The Karamajong came from Abyssinia in the 1600s and are part of the same ethnic group as the Masai. The Karamajong believe that they own all cattle by divine right but this only partially explains the violence; even before colonization, the Karamajong traded guns for cattle with the Ethiopian gunrunners, Arab slave traders and poachers. When they refused to give up their guns during colonization, movement within and out of the region was heavily restricted. Since then, the region has fallen behind in development.
As part of our work, we met with local Karamajong youth in their village. The village was dusty with round- thatched huts; small fires burned, cooking maize and sorghum. The Karamajong people are often exceptionally tall; the women wear plaid kilts with a plaid shuka draped over their shoulders. The youth demonstrated their traditional dancing and singing, their pride in their warrior heritage defiant and steadfast.
Far past the village, along the horizon, the lush Mount Moroto rose dramatically out of the flat landscape, its peaks shrouded by hazy mist. As we sat in a circle talking to the Karamajong youth, many of them former warriors, it was hard to believe that as recently as 2006, "civilians' walked the street, pistols sticking out of their belts... People often shot randomly in the air and nobody used to care." The violent cattle rustling accounted for 70 per cent of the deaths of men between the ages of 30 and 39. Even now, there remain sporadic outbreaks of violence.
But now, the youth face an uncertain future as they move away from violence and towards something more peaceful. And in the face of development, these traditional lifestyles will change. Already the landscape is being irrevocably altered as the youth embrace the latest high-stakes occupation: small-scale mining. The remoteness and wild west reputation of the area also present barriers to development. Prejudices over the Karamajong's tribal traditions and violence impede public support for economic and social development in the region. This only intensifies their marginalization. The Karamajong have a long way to go before they are seen as Ugandans, and see themselves as Ugandans.

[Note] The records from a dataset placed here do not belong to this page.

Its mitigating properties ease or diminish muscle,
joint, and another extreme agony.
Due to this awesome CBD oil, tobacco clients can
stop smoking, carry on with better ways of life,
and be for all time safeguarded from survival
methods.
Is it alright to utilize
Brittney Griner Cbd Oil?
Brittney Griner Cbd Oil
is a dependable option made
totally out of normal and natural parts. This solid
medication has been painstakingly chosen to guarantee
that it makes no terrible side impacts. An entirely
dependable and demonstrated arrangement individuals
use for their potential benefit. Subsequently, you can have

The power did eventually come back on, but it couldn't even begin to illuminate the wide expansive night sky. We may have been a few hundred kilometres from Kampala, but standing in this quiet town, under a star-lit canopy that has watched these warriors follow their cattle for hundreds of years, the fast paced modernity of Kampala, with its lights, casinos and never ending traffic, felt like a million miles away.